The Yen Chow Street Hawker Bazaar, also known as Pang Jai (), is a covered market located at the intersection of Yen Chow Street and Lai Chi Kok Road in Sham Shui Po, Hong Kong. The market is known for selling fabrics, textiles, and other fashion-related paraphernalia. The market has been popular with craft enthusiasts, design students, and professionals in the fashion industry for decades.

==History==
The market was established in 1978, after construction on the Tsuen Wan line for the MTR forced the market to move to its current location on Yen Chow Street. At one point, over 200 sellers were selling their merchandise in the market.

==Closure==
In 1981, the government decided to repurpose the site for residential use. The issue of the rezoning was discussed by the Sham Shui Po District Council in 2005. In August 2016, the Food and Environmental Hygiene Department issued a notice to the tenants of the market that the government intended to close the site to make way for a public housing development. The government proposed that the current licensed tenants be moved to the Tung Chau Street Temporary Market. Alternatively, the government would buy back the licence from the licence holders for , well below the usual market price of .

On September 28, 2016, the cloth vendor received a letter from the FEHD notifying the arrangement and details of the relocation of the "shack", requesting the cloth vendor to reply in mid-October to accept (a letter of commitment), otherwise the stall will be withdrawn.
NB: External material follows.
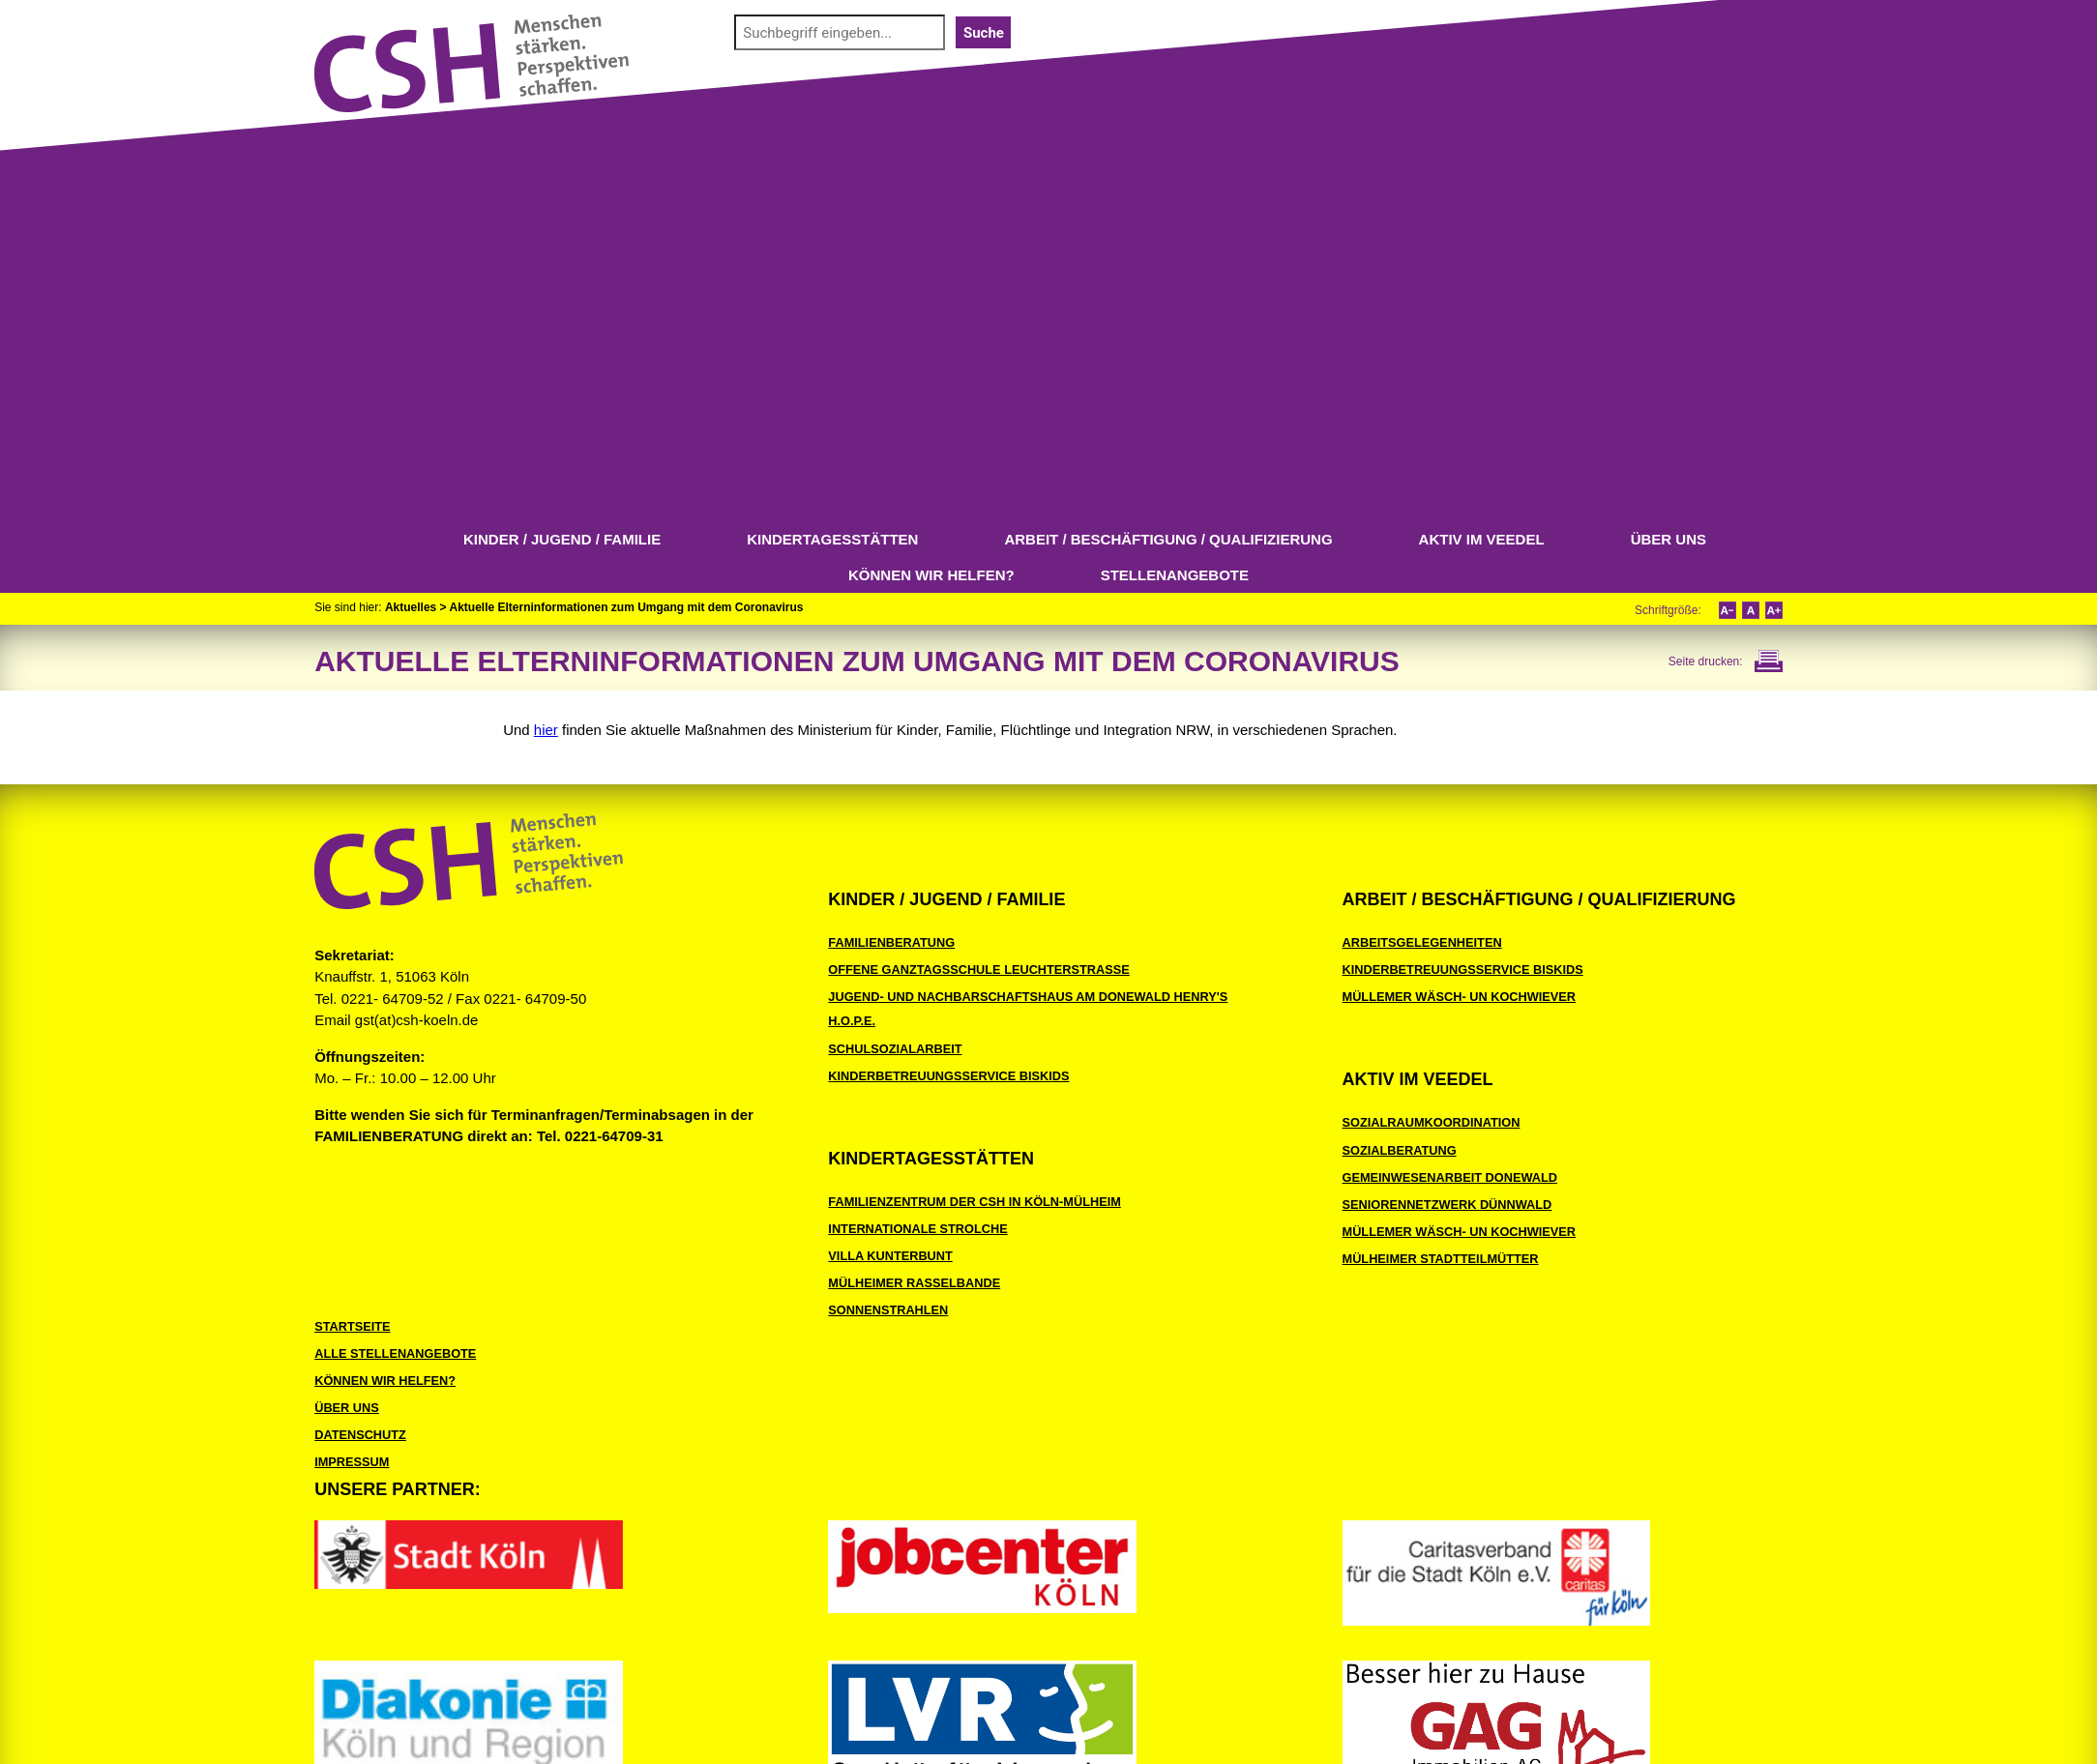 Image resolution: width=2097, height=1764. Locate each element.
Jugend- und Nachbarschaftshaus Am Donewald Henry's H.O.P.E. (1027, 1009)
At the same time, the letter does not recognize the identities of 17 of them as operators (there were 50 operators in the shed at that time), and all relocation and compensation arrangements do not apply to these 17 people. Part of the reason for not recognizing the identity of the operator is that there will only be one registrant for a "husband and wife file". However, among the 33 people who were recognized as operators, some couples were recognized at the same time. The hawker complained to the FEHD. The FEHD required the hawker to provide proof that he was the operator, but there was no public identification criteria. Some hawkers took out electricity bills, sales receipts and other documents, all of which were accused of being unable to prove their identity its identity. The Shed Tsai Concern Group issued a statement saying that the FEHD's identification process lacked objective criteria and was not transparent, and demanded that the FEHD collectively acknowledge it and firmly refused to differentiate.